No pictures go in the copy; retype exactly the lines from the one with "mit Sitz in" through the last line of the records.
[Dataset entries]
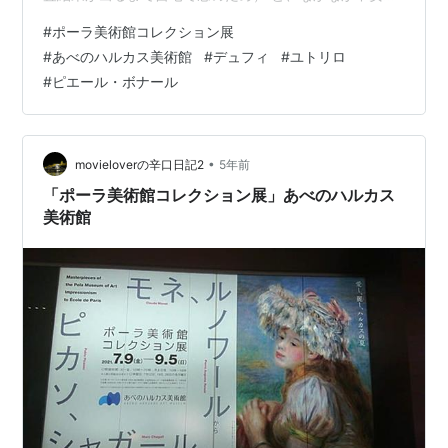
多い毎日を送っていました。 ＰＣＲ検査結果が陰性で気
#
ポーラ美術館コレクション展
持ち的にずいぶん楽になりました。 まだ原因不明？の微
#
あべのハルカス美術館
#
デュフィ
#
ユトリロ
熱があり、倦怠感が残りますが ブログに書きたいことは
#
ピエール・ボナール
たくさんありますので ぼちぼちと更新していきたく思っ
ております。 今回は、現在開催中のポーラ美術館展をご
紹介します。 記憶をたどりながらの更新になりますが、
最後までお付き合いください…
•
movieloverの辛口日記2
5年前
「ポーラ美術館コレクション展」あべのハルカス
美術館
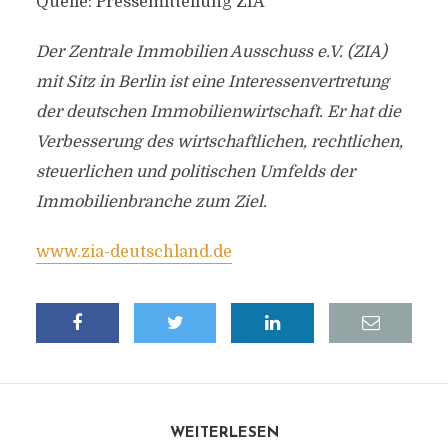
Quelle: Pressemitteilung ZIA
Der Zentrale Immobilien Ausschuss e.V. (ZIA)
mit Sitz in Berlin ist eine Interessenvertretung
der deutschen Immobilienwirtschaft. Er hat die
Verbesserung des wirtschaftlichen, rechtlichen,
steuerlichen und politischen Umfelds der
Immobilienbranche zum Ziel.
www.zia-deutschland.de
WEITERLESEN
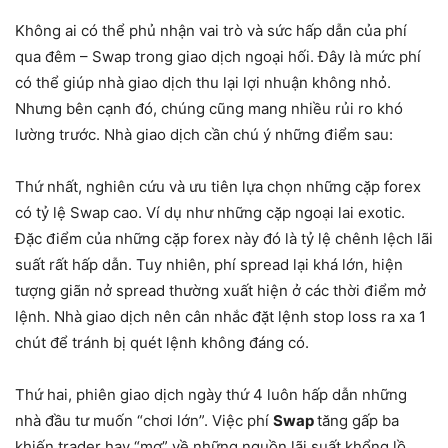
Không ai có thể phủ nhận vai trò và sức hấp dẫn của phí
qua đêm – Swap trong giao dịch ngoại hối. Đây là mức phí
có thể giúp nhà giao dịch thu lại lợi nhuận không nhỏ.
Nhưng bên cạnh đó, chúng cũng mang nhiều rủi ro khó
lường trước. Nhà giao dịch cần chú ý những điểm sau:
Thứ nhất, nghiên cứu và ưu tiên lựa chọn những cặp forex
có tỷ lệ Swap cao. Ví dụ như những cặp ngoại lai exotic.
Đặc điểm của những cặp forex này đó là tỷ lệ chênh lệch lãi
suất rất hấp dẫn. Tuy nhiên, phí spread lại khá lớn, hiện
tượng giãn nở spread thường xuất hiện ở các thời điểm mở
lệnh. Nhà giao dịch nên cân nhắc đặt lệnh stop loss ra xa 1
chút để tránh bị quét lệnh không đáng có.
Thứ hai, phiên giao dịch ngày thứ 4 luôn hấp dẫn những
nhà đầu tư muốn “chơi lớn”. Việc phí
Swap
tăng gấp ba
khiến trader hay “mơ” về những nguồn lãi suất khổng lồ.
[/Dataset entries]
Answer space:
mit Sitz in Berlin ist eine Interessenvertretung
der deutschen Immobilienwirtschaft. Er hat die
Verbesserung des wirtschaftlichen, rechtlichen,
steuerlichen und politischen Umfelds der
Immobilienbranche zum Ziel.
www.zia-deutschland.de
WEITERLESEN
Không ai có thể phủ nhận vai trò và sức hấp dẫn của phí
qua đêm – Swap trong giao dịch ngoại hối. Đây là mức phí
có thể giúp nhà giao dịch thu lại lợi nhuận không nhỏ.
Nhưng bên cạnh đó, chúng cũng mang nhiều rủi ro khó
lường trước. Nhà giao dịch cần chú ý những điểm sau:
Thứ nhất, nghiên cứu và ưu tiên lựa chọn những cặp forex
có tỷ lệ Swap cao. Ví dụ như những cặp ngoại lai exotic.
Đặc điểm của những cặp forex này đó là tỷ lệ chênh lệch lãi
suất rất hấp dẫn. Tuy nhiên, phí spread lại khá lớn, hiện
tượng giãn nở spread thường xuất hiện ở các thời điểm mở
lệnh. Nhà giao dịch nên cân nhắc đặt lệnh stop loss ra xa 1
chút để tránh bị quét lệnh không đáng có.
Thứ hai, phiên giao dịch ngày thứ 4 luôn hấp dẫn những
nhà đầu tư muốn “chơi lớn”. Việc phí
Swap
tăng gấp ba
khiến trader hay “mơ” về những nguồn lãi suất khổng lồ.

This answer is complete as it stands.